Database connection pools

from contextlib import asynccontextmanager
from sqlalchemy.ext.asyncio import create_async_engine
from django_bolt import BoltAPI

@asynccontextmanager
async def lifespan(app):
    engine = create_async_engine("postgresql+asyncpg://localhost/mydb")
    app._engine = engine
    try:
        yield
    finally:
        await engine.dispose()

api = BoltAPI(lifespan=lifespan)

Cache warming

from contextlib import asynccontextmanager
from django_bolt import BoltAPI

@asynccontextmanager
async def lifespan(app):
    # Load frequently accessed data into memory
    from myapp.models import Setting
    app._settings_cache = {
        s.key: s.value
        async for s in Setting.objects.all()
    }
    print(f"Loaded {len(app._settings_cache)} settings")
    yield
    app._settings_cache.clear()

api = BoltAPI(lifespan=lifespan)

Multiple APIs

When multiple BoltAPI instances are autodiscovered (multi-app projects), each API's lifespan runs independently. Startup runs in discovery order; shutdown runs in reverse order (LIFO).

# blog/api.py
@asynccontextmanager
async def blog_lifespan(app):
    print("Blog API starting")
    yield
    print("Blog API stopping")

api = BoltAPI(lifespan=blog_lifespan)

# payments/api.py
@asynccontextmanager
async def payments_lifespan(app):
    print("Payments API starting")
    yield
    print("Payments API stopping")

api = BoltAPI(lifespan=payments_lifespan)

# Output on startup:
#   Blog API starting
#   Payments API starting
# Output on shutdown:
#   Payments API stopping
#   Blog API stopping

Testing

The TestClient is lifespan-aware. When you enter the with block, startup runs. When you exit, shutdown runs.
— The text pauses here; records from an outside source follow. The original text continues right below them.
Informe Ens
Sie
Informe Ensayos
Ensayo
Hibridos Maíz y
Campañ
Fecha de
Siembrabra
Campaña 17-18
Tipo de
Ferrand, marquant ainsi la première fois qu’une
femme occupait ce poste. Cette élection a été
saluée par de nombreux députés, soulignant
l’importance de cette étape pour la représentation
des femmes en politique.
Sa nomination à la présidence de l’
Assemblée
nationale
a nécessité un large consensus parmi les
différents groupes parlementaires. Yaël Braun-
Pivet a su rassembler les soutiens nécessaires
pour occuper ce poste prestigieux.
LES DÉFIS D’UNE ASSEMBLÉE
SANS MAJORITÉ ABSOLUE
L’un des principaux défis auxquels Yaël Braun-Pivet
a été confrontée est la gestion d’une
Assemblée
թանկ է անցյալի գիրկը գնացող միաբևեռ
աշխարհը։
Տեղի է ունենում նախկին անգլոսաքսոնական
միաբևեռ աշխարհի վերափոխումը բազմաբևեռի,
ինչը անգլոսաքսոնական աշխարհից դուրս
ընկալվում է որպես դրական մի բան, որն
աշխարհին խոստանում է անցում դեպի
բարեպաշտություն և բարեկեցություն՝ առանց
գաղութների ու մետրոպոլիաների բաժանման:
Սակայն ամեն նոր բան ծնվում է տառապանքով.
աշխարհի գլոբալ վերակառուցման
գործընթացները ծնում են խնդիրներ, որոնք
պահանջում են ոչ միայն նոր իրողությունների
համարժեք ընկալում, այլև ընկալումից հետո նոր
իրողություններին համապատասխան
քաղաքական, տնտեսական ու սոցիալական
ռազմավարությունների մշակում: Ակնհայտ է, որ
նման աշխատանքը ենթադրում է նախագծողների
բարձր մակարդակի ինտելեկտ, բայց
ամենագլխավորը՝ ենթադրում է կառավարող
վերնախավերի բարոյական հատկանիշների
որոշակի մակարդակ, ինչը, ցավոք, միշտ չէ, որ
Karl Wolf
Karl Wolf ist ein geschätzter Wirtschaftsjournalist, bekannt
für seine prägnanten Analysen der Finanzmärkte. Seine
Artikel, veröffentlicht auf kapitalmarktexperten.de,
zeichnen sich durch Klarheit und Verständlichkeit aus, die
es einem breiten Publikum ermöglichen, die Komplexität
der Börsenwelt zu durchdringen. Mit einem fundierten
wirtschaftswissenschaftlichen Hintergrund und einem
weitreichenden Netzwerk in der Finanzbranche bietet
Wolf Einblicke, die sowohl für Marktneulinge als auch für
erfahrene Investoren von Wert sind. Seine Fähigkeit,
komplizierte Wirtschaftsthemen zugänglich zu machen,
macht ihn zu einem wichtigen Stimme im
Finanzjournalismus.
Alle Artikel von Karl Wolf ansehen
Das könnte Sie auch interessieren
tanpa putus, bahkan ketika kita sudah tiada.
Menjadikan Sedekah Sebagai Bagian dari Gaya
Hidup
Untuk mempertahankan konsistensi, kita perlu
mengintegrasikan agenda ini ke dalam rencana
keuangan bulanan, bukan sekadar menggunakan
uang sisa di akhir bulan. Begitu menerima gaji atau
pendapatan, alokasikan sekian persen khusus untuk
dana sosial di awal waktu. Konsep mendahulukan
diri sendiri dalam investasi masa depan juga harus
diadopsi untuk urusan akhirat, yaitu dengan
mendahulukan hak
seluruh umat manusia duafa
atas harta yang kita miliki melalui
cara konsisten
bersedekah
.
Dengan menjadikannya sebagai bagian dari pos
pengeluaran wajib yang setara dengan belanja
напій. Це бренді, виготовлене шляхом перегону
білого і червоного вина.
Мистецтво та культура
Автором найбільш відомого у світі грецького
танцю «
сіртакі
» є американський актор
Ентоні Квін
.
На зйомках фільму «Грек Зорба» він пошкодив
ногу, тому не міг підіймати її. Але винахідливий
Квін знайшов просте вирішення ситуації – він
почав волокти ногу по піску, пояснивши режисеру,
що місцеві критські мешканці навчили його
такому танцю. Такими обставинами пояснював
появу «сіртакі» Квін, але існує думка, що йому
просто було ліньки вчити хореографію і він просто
No special setup needed:

from contextlib import asynccontextmanager
from django_bolt import BoltAPI
from django_bolt.testing import TestClient

@asynccontextmanager
async def lifespan(app):
    app._cache = {"ready": True}
    yield
    app._cache.clear()

api = BoltAPI(lifespan=lifespan)

@api.get("/status")
async def status(request):
    return {"ready": request.app._cache.get("ready", False)}

# Lifespan runs automatically
with TestClient(api) as client:
    response = client.get("/status")
    assert response.json() == {"ready": True}

The AsyncTestClient also supports lifespan:

async with AsyncTestClient(api) as client:
    response = await client.get("/status")
    assert response.json() == {"ready": True}

How it works

  • runbolt command: Lifespan enters before the Rust server starts and exits after it stops. The server runs in a thread while the async event loop manages the lifespan context.
  • TestClient: Lifespan enters on __enter__ and exits on __exit__, using a dedicated event loop that stays alive for the duration of the test.
  • Multi-process mode: Each process runs its own lifespan independently.